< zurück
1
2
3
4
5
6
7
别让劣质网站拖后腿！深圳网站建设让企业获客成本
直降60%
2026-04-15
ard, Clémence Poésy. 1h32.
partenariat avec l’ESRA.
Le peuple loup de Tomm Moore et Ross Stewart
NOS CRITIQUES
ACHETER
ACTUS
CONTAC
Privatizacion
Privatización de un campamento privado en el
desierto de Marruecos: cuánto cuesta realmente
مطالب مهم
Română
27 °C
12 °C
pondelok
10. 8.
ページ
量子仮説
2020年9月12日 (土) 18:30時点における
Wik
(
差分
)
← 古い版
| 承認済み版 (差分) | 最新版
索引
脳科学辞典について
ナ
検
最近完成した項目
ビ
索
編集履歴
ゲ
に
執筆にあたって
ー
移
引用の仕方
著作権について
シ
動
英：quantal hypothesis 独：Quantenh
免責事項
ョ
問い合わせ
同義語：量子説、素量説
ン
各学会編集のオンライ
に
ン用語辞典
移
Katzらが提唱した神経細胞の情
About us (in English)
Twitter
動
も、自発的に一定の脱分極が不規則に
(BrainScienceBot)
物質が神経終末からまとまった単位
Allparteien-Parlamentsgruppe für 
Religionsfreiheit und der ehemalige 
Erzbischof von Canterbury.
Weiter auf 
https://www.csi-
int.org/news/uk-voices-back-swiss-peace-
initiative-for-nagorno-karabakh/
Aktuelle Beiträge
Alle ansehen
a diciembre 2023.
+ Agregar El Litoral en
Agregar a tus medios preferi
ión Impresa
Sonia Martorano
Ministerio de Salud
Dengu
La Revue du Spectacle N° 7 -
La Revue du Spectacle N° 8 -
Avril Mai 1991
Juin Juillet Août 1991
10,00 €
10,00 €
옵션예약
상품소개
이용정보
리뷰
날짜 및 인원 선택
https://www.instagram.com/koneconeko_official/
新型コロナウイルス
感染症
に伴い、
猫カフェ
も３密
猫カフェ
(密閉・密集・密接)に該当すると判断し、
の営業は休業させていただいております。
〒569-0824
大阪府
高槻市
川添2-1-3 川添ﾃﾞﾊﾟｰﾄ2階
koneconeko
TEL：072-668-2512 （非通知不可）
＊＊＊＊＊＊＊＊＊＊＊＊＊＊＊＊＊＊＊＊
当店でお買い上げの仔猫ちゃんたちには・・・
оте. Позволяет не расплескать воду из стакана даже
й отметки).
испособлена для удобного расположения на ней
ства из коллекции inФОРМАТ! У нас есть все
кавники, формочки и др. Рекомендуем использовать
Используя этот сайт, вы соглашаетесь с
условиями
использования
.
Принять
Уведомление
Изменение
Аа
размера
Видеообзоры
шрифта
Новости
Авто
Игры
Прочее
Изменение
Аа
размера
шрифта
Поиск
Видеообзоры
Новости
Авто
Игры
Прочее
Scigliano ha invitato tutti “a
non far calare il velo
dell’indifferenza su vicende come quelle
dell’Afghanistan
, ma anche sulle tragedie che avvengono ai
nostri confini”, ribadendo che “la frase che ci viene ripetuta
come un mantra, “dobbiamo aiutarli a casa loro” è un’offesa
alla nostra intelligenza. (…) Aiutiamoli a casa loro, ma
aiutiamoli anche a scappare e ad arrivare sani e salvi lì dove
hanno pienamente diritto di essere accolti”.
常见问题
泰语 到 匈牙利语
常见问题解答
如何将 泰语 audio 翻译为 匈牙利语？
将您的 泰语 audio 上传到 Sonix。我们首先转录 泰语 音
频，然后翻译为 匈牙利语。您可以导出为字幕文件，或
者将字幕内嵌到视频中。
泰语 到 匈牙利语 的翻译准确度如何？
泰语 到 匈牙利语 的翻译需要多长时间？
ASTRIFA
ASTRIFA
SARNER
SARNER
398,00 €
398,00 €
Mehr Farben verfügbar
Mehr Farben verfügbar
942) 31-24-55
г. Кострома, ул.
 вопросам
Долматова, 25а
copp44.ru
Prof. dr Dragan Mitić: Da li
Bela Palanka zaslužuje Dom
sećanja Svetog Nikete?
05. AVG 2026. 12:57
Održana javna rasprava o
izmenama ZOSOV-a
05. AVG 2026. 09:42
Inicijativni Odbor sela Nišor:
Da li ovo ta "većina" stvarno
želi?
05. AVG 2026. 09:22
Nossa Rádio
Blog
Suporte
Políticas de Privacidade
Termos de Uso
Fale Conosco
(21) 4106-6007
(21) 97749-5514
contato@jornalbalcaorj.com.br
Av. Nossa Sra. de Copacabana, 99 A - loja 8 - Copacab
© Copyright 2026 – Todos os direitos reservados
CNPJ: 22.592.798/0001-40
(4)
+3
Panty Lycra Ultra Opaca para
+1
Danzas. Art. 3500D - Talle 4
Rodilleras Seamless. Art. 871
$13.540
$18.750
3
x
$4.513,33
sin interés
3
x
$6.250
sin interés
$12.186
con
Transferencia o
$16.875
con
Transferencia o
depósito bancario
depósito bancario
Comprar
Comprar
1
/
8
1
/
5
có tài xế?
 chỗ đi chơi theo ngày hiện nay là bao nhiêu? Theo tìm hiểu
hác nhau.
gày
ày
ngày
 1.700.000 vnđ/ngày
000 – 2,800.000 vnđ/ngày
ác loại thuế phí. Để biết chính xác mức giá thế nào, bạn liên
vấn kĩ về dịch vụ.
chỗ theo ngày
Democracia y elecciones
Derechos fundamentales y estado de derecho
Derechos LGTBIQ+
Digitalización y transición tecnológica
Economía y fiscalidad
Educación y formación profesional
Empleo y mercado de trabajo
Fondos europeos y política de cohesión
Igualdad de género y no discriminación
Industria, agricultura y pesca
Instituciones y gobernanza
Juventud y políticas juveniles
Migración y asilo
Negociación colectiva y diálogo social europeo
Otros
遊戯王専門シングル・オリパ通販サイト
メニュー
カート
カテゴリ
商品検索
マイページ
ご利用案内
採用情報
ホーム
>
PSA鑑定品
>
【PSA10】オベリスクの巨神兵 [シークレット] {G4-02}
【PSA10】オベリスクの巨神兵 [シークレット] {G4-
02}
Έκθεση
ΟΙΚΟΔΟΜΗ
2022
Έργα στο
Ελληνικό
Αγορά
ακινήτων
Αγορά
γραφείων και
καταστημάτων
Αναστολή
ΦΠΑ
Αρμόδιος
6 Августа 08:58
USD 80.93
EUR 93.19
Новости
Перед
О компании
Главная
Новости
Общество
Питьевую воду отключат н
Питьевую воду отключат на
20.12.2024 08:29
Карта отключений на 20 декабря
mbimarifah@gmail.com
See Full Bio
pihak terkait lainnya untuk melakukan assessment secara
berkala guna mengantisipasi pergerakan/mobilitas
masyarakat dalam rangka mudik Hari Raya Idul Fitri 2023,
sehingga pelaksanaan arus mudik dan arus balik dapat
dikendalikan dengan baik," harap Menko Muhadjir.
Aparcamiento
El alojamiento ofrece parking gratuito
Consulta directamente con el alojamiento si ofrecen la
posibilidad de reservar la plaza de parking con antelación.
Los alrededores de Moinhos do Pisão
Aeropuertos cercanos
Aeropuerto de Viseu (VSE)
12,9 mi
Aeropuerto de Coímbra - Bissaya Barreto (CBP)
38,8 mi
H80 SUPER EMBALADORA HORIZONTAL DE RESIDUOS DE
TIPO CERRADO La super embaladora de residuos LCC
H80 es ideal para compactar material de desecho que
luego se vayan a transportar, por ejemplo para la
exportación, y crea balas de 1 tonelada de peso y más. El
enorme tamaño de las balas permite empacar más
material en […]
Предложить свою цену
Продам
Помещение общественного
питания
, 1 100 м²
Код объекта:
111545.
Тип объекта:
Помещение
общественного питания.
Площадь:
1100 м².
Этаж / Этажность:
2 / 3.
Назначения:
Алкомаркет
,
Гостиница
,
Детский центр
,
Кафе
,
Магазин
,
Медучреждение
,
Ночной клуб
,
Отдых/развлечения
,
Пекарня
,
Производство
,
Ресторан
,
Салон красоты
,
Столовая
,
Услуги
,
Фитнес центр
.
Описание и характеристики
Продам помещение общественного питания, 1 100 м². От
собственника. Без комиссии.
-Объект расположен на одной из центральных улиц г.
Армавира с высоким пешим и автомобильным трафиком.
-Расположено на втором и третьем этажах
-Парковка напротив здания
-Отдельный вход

→ Exercise description
Without changing anything, quote the lines from the top of the data to the line that contains "Privatización de un campamento privado en el", including that line.

→ Response area
< zurück
1
2
3
4
5
6
7
别让劣质网站拖后腿！深圳网站建设让企业获客成本
直降60%
2026-04-15
ard, Clémence Poésy. 1h32.
partenariat avec l’ESRA.
Le peuple loup de Tomm Moore et Ross Stewart
NOS CRITIQUES
ACHETER
ACTUS
CONTAC
Privatizacion
Privatización de un campamento privado en el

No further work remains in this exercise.